McDaniel and Clyde are Fit City Challenge regulars and have been trading good-humored jabs for the past few years, each challenging the other to get fit or pay up.
It was McDaniel who challenged Clyde to this latest fitness battle, prompting observers to wonder whether they were a tad over their heads.
Maybe it was Thursday’s balmy weather that caused the men to back off all the saucy talk.
Or maybe it was something else, perhaps the realization that someone is about to be served a heaping helping of humble pie publicly.
“I’m not talking trash,” McDaniel said. “We’re going to just whup ‘em, that’s all.”
The last practice session before the big event unfolded Thursday at the Tyler Fire Department’s training facility.
Clyde was not one to be provoked by the manager’s “whup ‘em” remark.
“I believe our team will show what our priorities are,” he said.
The newspaper’s team, dubbed “The Muckrakers” was first in the slot, featuring Clyde with Managing Editor Brian Pearson, Publications Manager Shannon Dorsey, staff writers Kenneth Dean and Adam Russell.
The Tyler Morning Telegraph team started through the paces, completing all five events, from running up multiple flights of stairs with a hose to dragging a 200-pound dummy the lengthy of the course.
The Muckrakers’ time: 2 minutes, 33 seconds.
Then it was the city’s turn.
McDaniel’s “Team Tyler” included Police Sgt. John Ragland, Recreation Specialist Heather Bolestridge, Equipment Operator Doug Coffman, Development Services Director Michael Wilson and arborist Luke Porter.
The city’s team completed the course in 1 minute, 53 seconds.
Ironically, there was no hooting, jeering or finger-pointing among the primary competitors.
Just for grins, Fire Chief Tim Johnson and his other “Over 50” team members agreed to run the course, each donning a few extra pounds of gear, including an air pack, boots, helmet, coat and pants.
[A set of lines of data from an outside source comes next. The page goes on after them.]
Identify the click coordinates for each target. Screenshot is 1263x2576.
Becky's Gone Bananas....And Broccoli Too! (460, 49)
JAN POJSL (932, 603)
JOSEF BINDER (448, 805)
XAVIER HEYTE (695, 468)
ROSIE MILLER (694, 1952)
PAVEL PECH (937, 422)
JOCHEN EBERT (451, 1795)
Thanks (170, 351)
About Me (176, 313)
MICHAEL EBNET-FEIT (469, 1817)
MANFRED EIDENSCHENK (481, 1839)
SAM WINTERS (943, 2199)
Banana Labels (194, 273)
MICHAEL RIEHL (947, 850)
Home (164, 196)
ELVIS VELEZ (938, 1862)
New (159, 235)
Johnson was joined on the course by department veterans James Pike, David McClung, Terry Rozell and Ray Hukill.
Final time for the “Over 50” crowd: 2 minutes, 28 seconds.
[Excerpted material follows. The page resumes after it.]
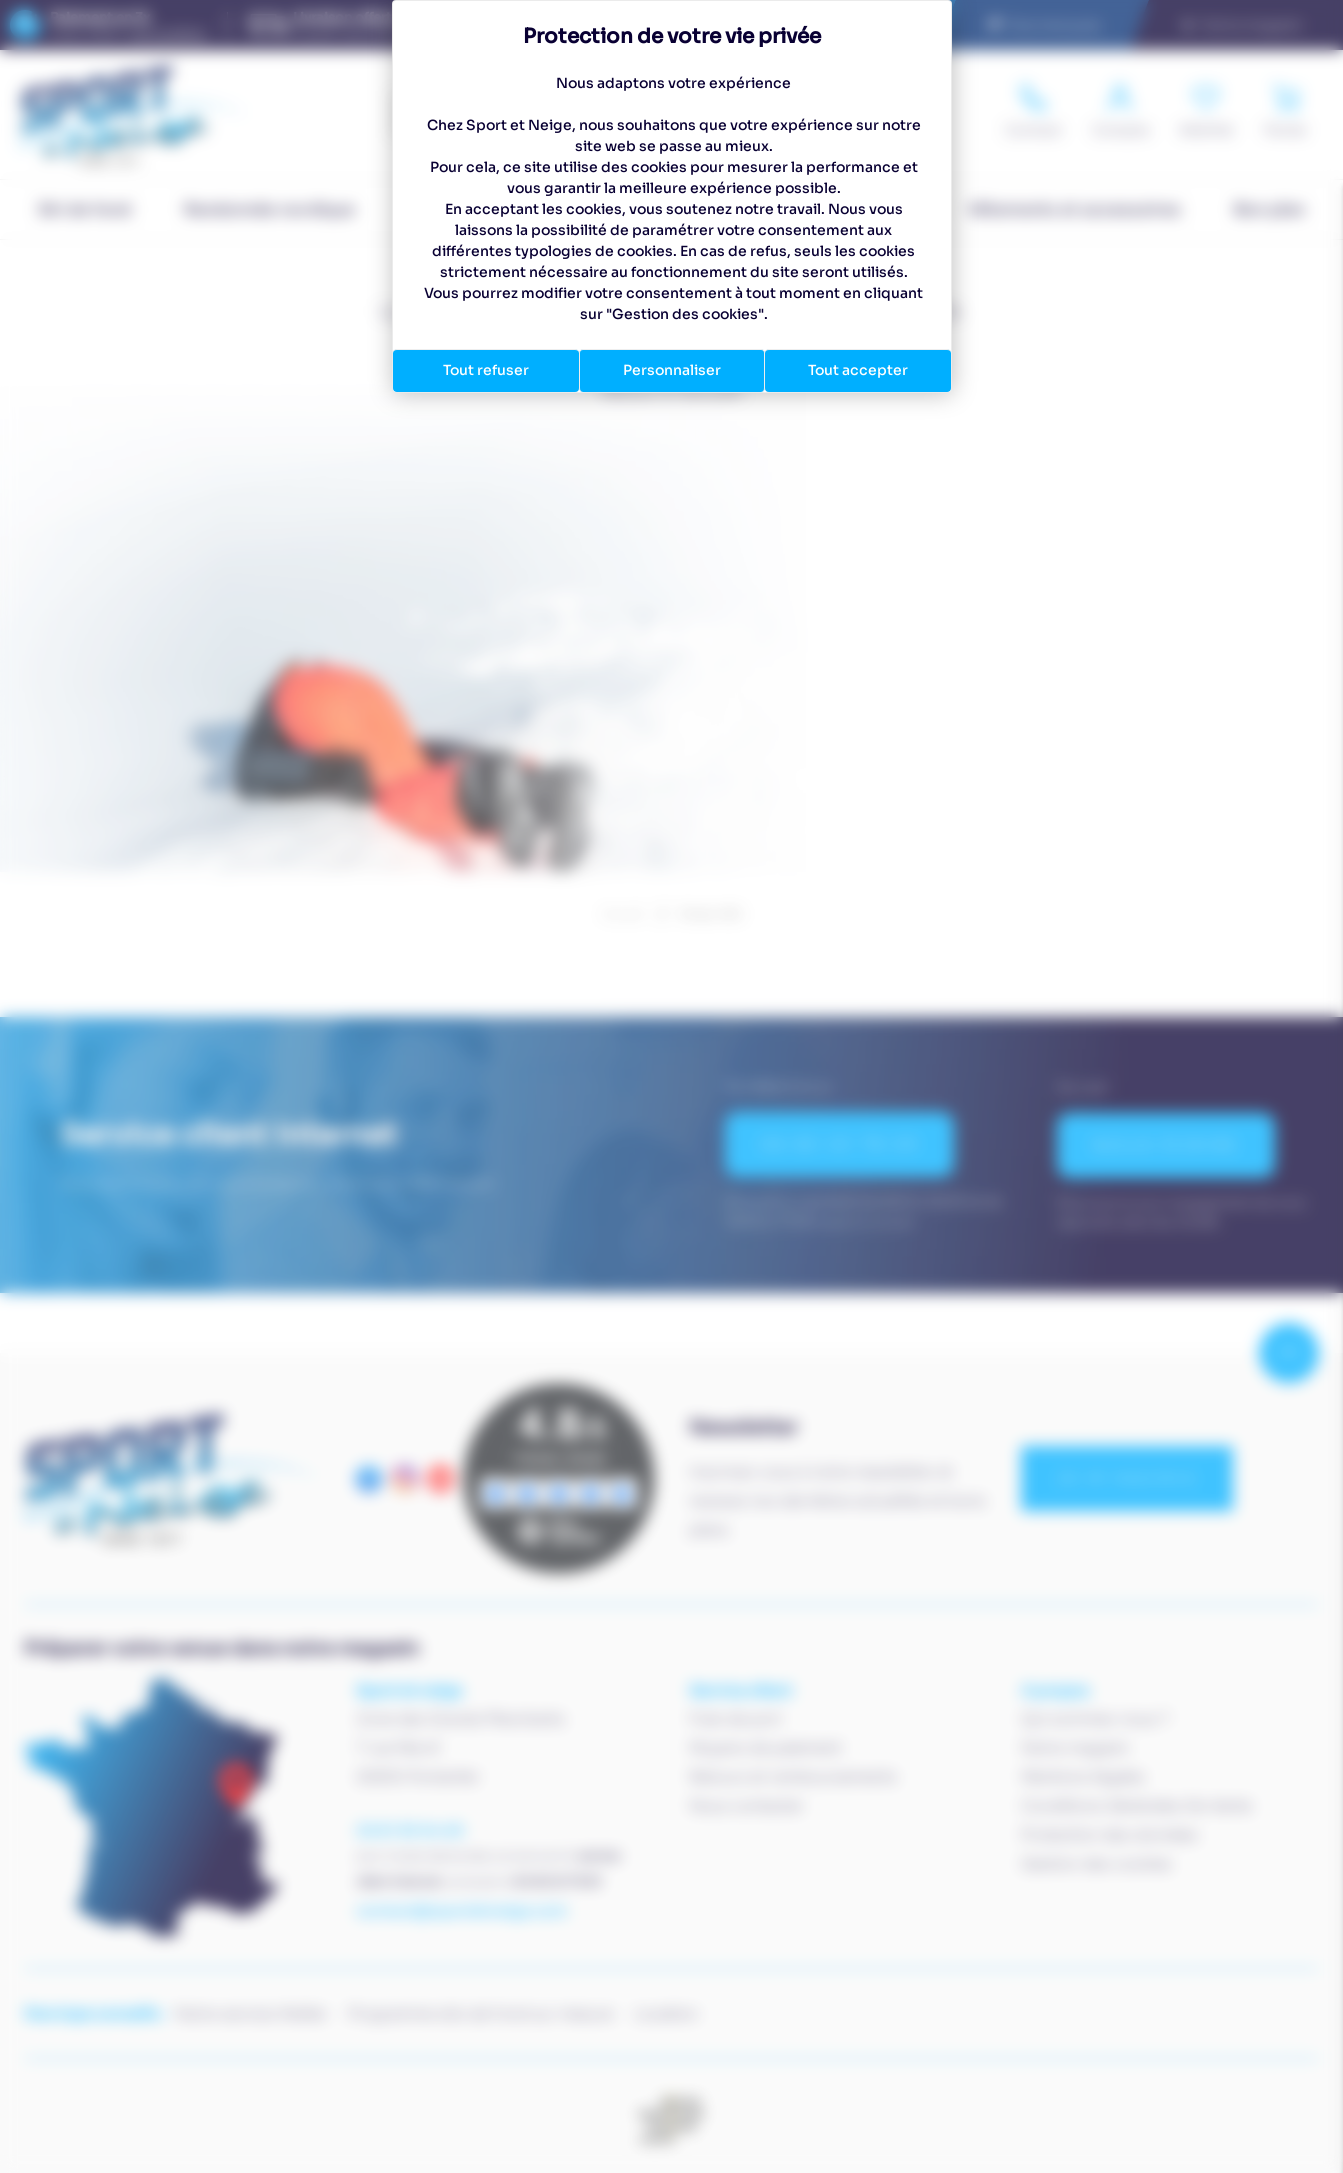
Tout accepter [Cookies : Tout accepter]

It was the city manager who broke the silence.
“Whewwwwww,” he said, wiping his forehead. “I’m a little tired.”
Clyde was observed groaning and rubbing his calf muscles.
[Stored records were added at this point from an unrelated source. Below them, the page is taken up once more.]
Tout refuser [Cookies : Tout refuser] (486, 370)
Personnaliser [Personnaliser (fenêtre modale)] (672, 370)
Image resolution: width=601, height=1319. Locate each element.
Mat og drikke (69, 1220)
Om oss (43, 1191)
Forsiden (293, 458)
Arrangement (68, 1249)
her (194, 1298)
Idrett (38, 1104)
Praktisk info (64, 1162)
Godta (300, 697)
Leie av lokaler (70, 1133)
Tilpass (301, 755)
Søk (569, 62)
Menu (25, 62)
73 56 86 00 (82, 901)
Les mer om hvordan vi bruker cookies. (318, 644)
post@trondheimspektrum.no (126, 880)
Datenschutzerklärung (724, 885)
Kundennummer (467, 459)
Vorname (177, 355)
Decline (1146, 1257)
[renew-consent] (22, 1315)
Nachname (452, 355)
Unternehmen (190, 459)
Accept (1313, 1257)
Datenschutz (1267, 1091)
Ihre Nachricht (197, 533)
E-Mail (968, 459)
Rumor has it more than a few aspirin bottles were shared around in the hours that followed.
The Combat Challenge has its roots in a university-based research study funded by the U.S. Fire Administration, Event Organizer Brent Hail said, noting the competition helps professional firefighters sharpen their job skills.
Tyler firefighters have been competing for several years and have taken dozens of awards for their efforts, records show.